Six cards and six envelopes are numbered $1,2,3,4,5,6$ and the cards are to be placed into the envelopes so that each envelope contain exactly one card and no card is placed into the envelope bearing the same number and moreover, the card numbered $1$ is always placed in the envelope numbered $2$. What is the number of ways in which this can be done?
Attempt: If we have $6$ cards and $6$ envelopes such that no cards is in their corresponding envelope, then the number of ways is:
$$\displaystyle 6!\bigg(1-\frac{1}{1!}+\frac{1}{2!}-\frac{1}{3!}+\frac{1}{4!}-\frac{1}{5!}+\frac{1}{6!}\bigg) = 360-120+30-6+1 = 265$$
However, I do not understand how to solve the original question. Could someone help with this?
Best Answer
Given $D_6=265$, it follows that the answer to your problem is $\frac{265}{5}=53$, since the $265$ is all derangements with card 1 going into any of 5 different envelopes, and otherwise these derangements are completely symmetrical.

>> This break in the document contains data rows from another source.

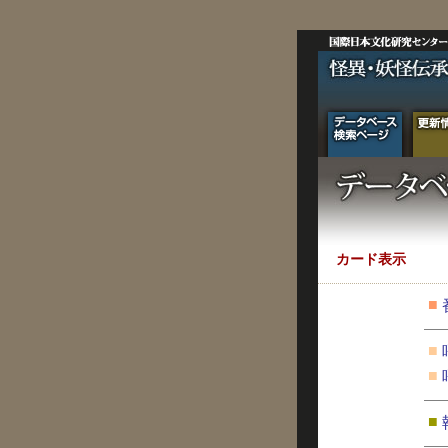
カード表示
■
■
■
■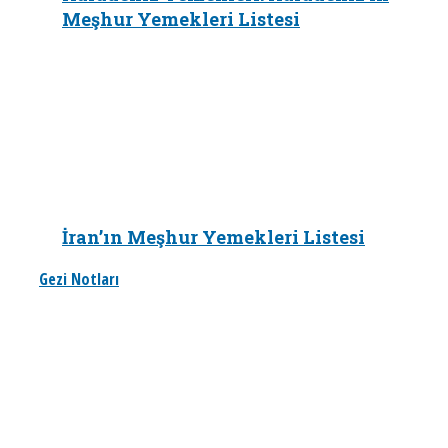
Meşhur Yemekleri Listesi
İran’ın Meşhur Yemekleri Listesi
Gezi Notları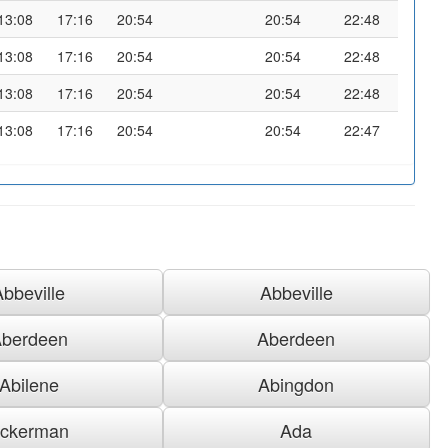
13:08
17:16
20:54
20:54
22:48
13:08
17:16
20:54
20:54
22:48
13:08
17:16
20:54
20:54
22:48
13:08
17:16
20:54
20:54
22:47
Abbeville
Abbeville
berdeen
Aberdeen
Abilene
Abingdon
ckerman
Ada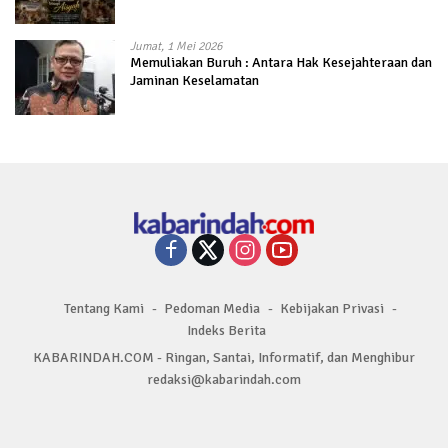
Jumat, 1 Mei 2026
Memuliakan Buruh : Antara Hak Kesejahteraan dan
Jaminan Keselamatan
Tentang Kami
Pedoman Media
Kebijakan Privasi
Indeks Berita
KABARINDAH.COM - Ringan, Santai, Informatif, dan Menghibur
redaksi@kabarindah.com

But here is another way of solving this problem:
You get a recursive formula where every time you are dealing with a bunch of cards and envelopes, one card of which does not math any of the envelopes, and one envelope of which does not match any of the cards. So call these the 'isolated card' and 'isolated envelope'. So, after putting card 1 in envelope 2, card 2 is the isolated card , and envelop 1 the isolated envelope. At each step, you can either put the isolated card into the isolated envelope, giving us a classic deranegment problem, or we put the isolated card into one of the other envelope, but that gives us a new 'isolated card and envelope problem', but with 1 less card and envelope.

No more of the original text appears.